You’re not going to hire a diverse VP of Sales if the industry hasn’t created those pathways. So companies are realizing that they have to start focusing more on creating career pathways, and that’s where programs like Enableship really matter. Companies don’t have all the resources, but we have hundreds of pathways for folks to get into sales enablement roles.
DGR: How do you see Enableship growing, and what your future plans for the society?
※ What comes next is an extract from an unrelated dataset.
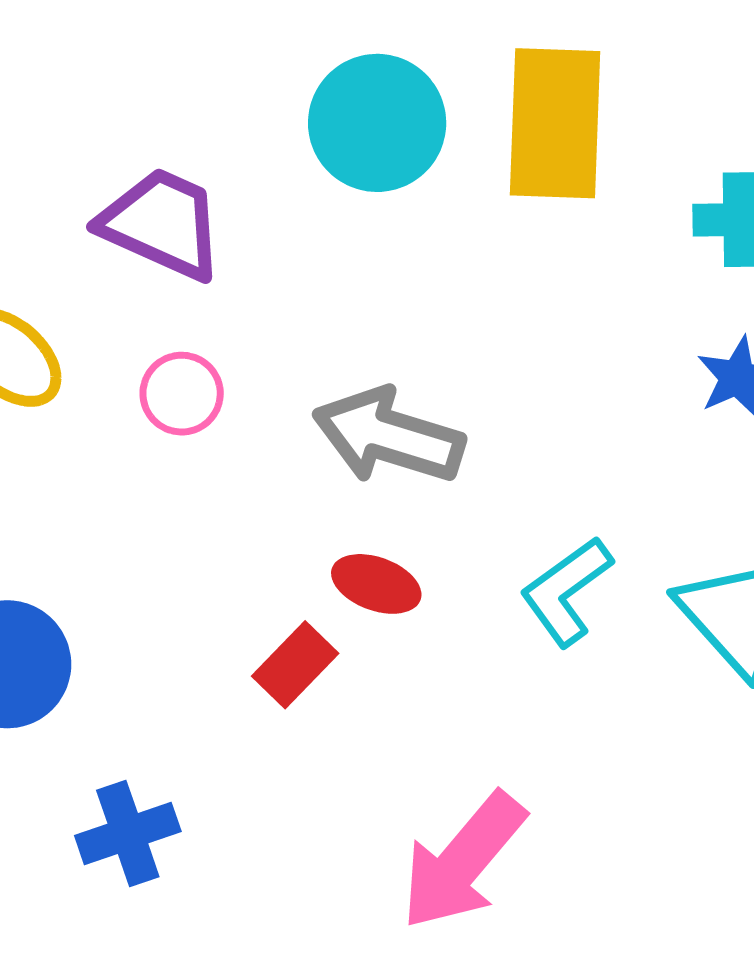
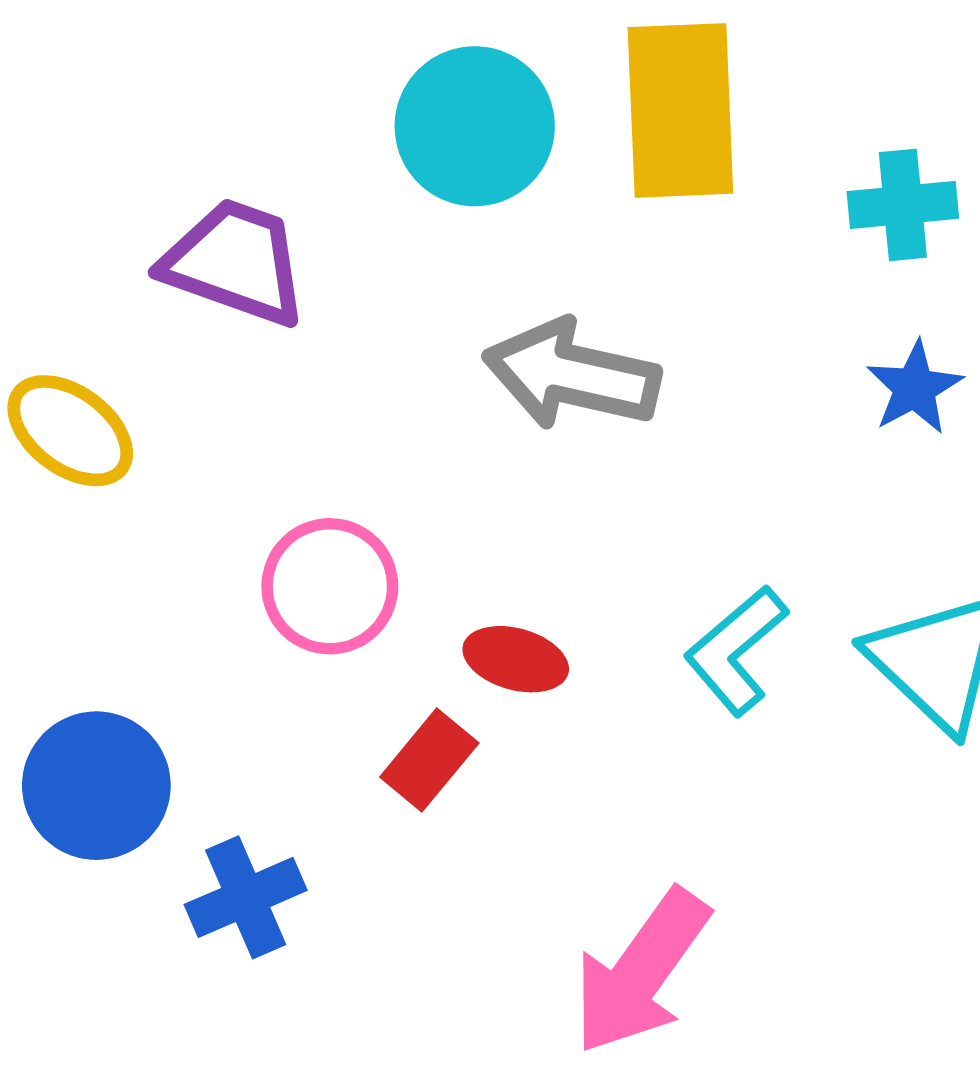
pink circle: (182, 394) -> (330, 586), moved, size x1.4
gray arrow: (389, 436) -> (572, 375), moved
blue cross: (128, 834) -> (246, 897), moved

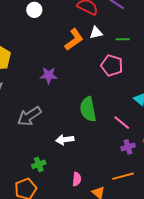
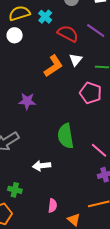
white triangle: (96, 33) -> (76, 60), turned -40
green cross: (39, 164) -> (15, 190), turned 32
Spillmann-Gajek: When we think of tech, we think of the ‘tech bro,’ the grown-up frat boy, and it’s so easy to believe you can’t fit in there for various reasons. We hope Enableship shows people that they can succeed, creates those pathways into the sales enablement field and gets the message out across various channels to reach folks where they are.
Shlick: It’s about holding hands with all the members in our society because when that happens, we become powerful. We can get around any barriers placed in front of us together. We can maneuver to make sure the end result is more people in sales enablement roles and a more diverse field for us. I don’t want to be part of anything that’s just on paper; I want to be part of something that makes an impact. Because it’s not just for the candidates: It’s for their whole family. When you raise someone’s income, you set them on a different career trajectory — and that reverberates through generations.